Most of the time these are civilian drones used for aerial photography employed as a cheap alternative to expensive fixed-wing surveillance UAVs.

How This Works

The SMASH-2000 ‘fire control system’ looks like any other expensive optical sight attached to a rifle, but it certainly packs a lot more technology than a casual electro-optic technology. The system is developed by Smart Shooter, a company that has been developing systems to help militaries track and engage moving targets. 

It can be mounted on a host of weapons like M4s and Tavors, on which the system has been highly successful in Israel in taking down Gazan drones and IED-balloons.

The smart sight helps identify targets, computes its dynamics, and tells the shooter where to aim to make a hit on the very first shot- even if the drones are moving 120 meters above the ground level. For this, the shooter aims just like any other non-sophisticated sight and locks on the target by pressing a button on the handguard. 

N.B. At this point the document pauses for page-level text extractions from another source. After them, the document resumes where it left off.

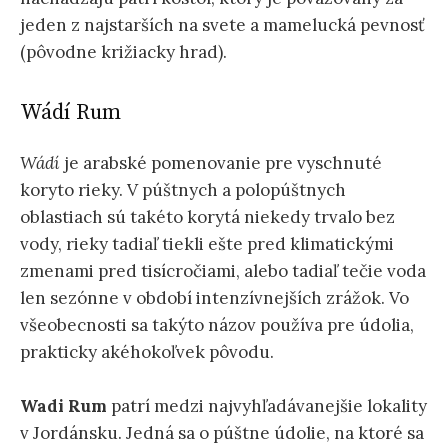
jeden z najstarších na svete a mamelucká pevnosť
(pôvodne križiacky hrad).
Wádí Rum
Wádí
je arabské pomenovanie pre vyschnuté
koryto rieky. V púštnych a polopúštnych
oblastiach sú takéto korytá niekedy trvalo bez
vody, rieky tadiaľ tiekli ešte pred klimatickými
zmenami pred tisícročiami, alebo tadiaľ tečie voda
len sezónne v období intenzívnejších zrážok. Vo
všeobecnosti sa takýto názov používa pre údolia,
prakticky akéhokoľvek pôvodu.
Wadi Rum
patrí medzi najvyhľadávanejšie lokality
v Jordánsku. Jedná sa o púštne údolie, na ktoré sa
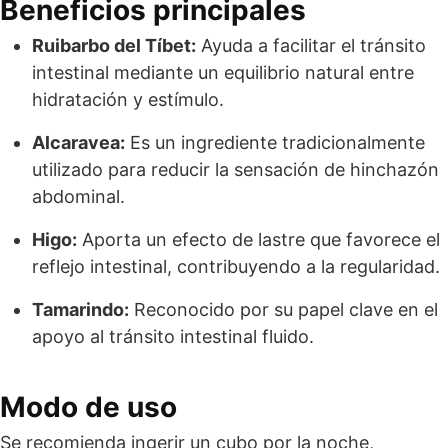
Beneficios principales
Ruibarbo del Tíbet:
Ayuda a facilitar el tránsito
intestinal mediante un equilibrio natural entre
hidratación y estímulo.
Alcaravea:
Es un ingrediente tradicionalmente
utilizado para reducir la sensación de hinchazón
abdominal.
Higo:
Aporta un efecto de lastre que favorece el
reflejo intestinal, contribuyendo a la regularidad.
Tamarindo:
Reconocido por su papel clave en el
apoyo al tránsito intestinal fluido.
Modo de uso
Se recomienda ingerir un cubo por la noche,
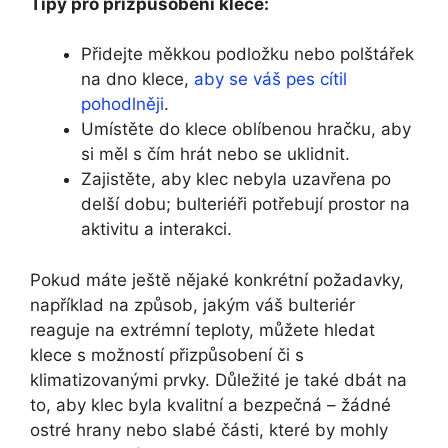
Tipy pro přizpůsobení klece:
Přidejte měkkou podložku nebo polštářek
na dno klece,
aby se váš pes cítil
pohodlněji
.
Umístěte do klece oblíbenou hračku, aby
si měl s čím hrát nebo se uklidnit.
Zajistěte, aby klec nebyla uzavřena po
delší dobu; bulteriéři potřebují prostor na
aktivitu a interakci.
Pokud máte ještě nějaké konkrétní požadavky,
například na způsob, jakým váš bulteriér
reaguje na extrémní teploty, můžete hledat
klece s možností přizpůsobení či s
klimatizovanými prvky. Důležité je také dbát na
to, aby klec byla kvalitní a bezpečná – žádné
ostré hrany nebo slabé části, které by mohly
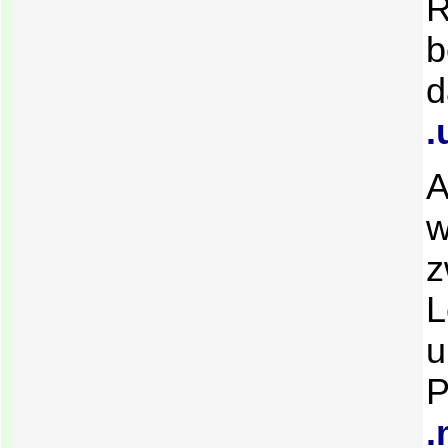
R
b
d
.
A
w
z
L
u
P
.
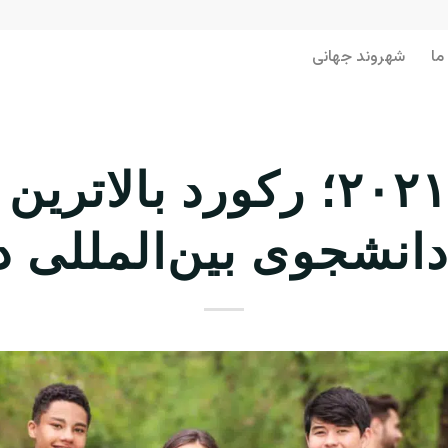
ما
شهروند جهانی
سال ۲۰۲۱؛ رکورد بالاتری
نشجوی بین‌المللی در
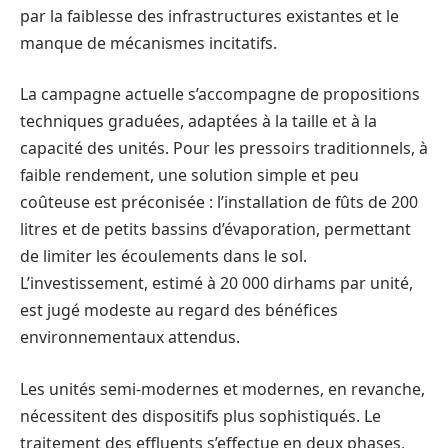
par la faiblesse des infrastructures existantes et le
manque de mécanismes incitatifs.
La campagne actuelle s’accompagne de propositions
techniques graduées, adaptées à la taille et à la
capacité des unités. Pour les pressoirs traditionnels, à
faible rendement, une solution simple et peu
coûteuse est préconisée : l’installation de fûts de 200
litres et de petits bassins d’évaporation, permettant
de limiter les écoulements dans le sol.
L’investissement, estimé à 20 000 dirhams par unité,
est jugé modeste au regard des bénéfices
environnementaux attendus.
Les unités semi-modernes et modernes, en revanche,
nécessitent des dispositifs plus sophistiqués. Le
traitement des effluents s’effectue en deux phases,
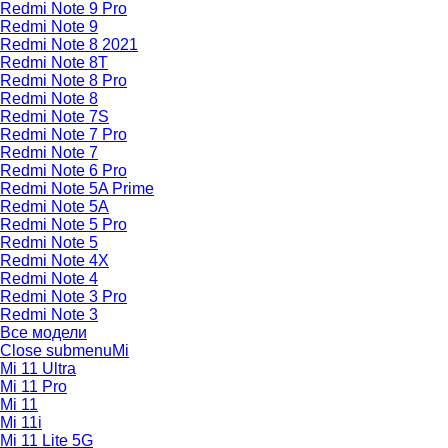
Redmi Note 9 Pro
Redmi Note 9
Redmi Note 8 2021
Redmi Note 8T
Redmi Note 8 Pro
Redmi Note 8
Redmi Note 7S
Redmi Note 7 Pro
Redmi Note 7
Redmi Note 6 Pro
Redmi Note 5A Prime
Redmi Note 5A
Redmi Note 5 Pro
Redmi Note 5
Redmi Note 4X
Redmi Note 4
Redmi Note 3 Pro
Redmi Note 3
Все модели
Close submenu
Mi
Mi 11 Ultra
Mi 11 Pro
Mi 11
Mi 11i
Mi 11 Lite 5G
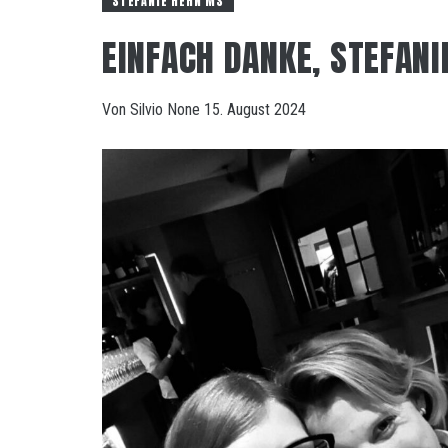
STEFANIE HEHN MS
EINFACH DANKE, STEFAN
Von
Silvio
None
15. August 2024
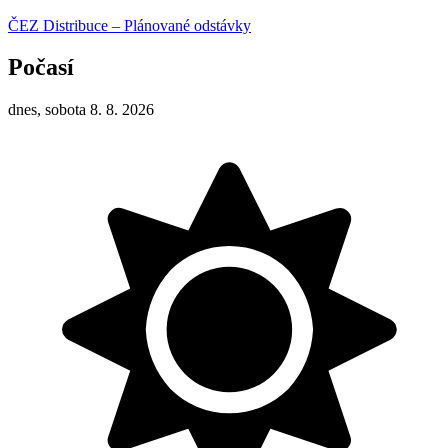
ČEZ Distribuce – Plánované odstávky
Počasí
dnes, sobota 8. 8. 2026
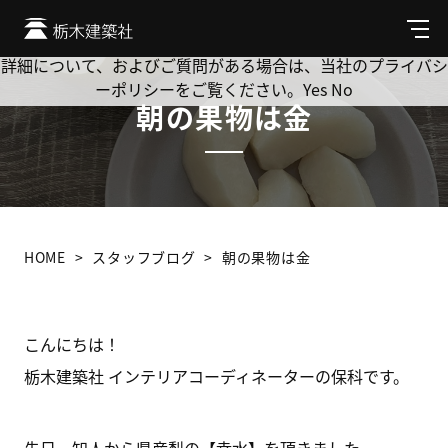
Cookie を使用して、お客様の活動を追跡してもよろしいです
か? 当社ではお客様のプライバシーを極めて重視しています。
メ
ニ
詳細について、およびご質問がある場合は、当社のプライバシ
ュ
ーポリシーをご覧ください。
Yes
No
ー
朝の果物は金
HOME
スタッフブログ
朝の果物は金
こんにちは！
栃木建築社 インテリアコーディネーターの保科です。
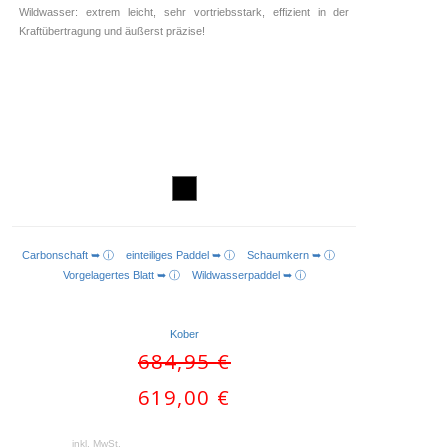
Wildwasser: extrem leicht, sehr vortriebsstark, effizient in der
Kraftübertragung und äußerst präzise!
Carbonschaft ➥ ⓘ
einteiliges Paddel ➥ ⓘ
Schaumkern ➥ ⓘ
AUSFÜHRUNG WÄHLEN
Vorgelagertes Blatt ➥ ⓘ
Wildwasserpaddel ➥ ⓘ
Kober
Ursprünglicher
684,95
€
Preis
Aktueller
619,00
€
war:
Preis
684,95 €
ist:
inkl. MwSt.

SMASH-2000 then computes an optimal point of aim based on bullet trajectory with the help of a camera and laser rangefinder, even taking account of the shooter’s own movements. The shooter makes the shot by manually aligning the crosshairs on the designated point of aim, hitting the target. 

As soon as the trigger is squeezed, the system calculates the target’s movement and predicts its next location using advanced image processing and algorithms. SMASH 2000 prevents the bullet from being fired until the target is precisely in its crosshairs.

This system can also be used to hit ground-based enemy personnel. However, its predicted vulnerabilities to cyberwarfare environments and costs involved make the traditional sights a better option for regular infantrymen. No technology can compensate for the inherent shooting skills of a soldier.

Using similar technologies, companies like TrackingPoint have already developed very efficient long-range solutions for snipers.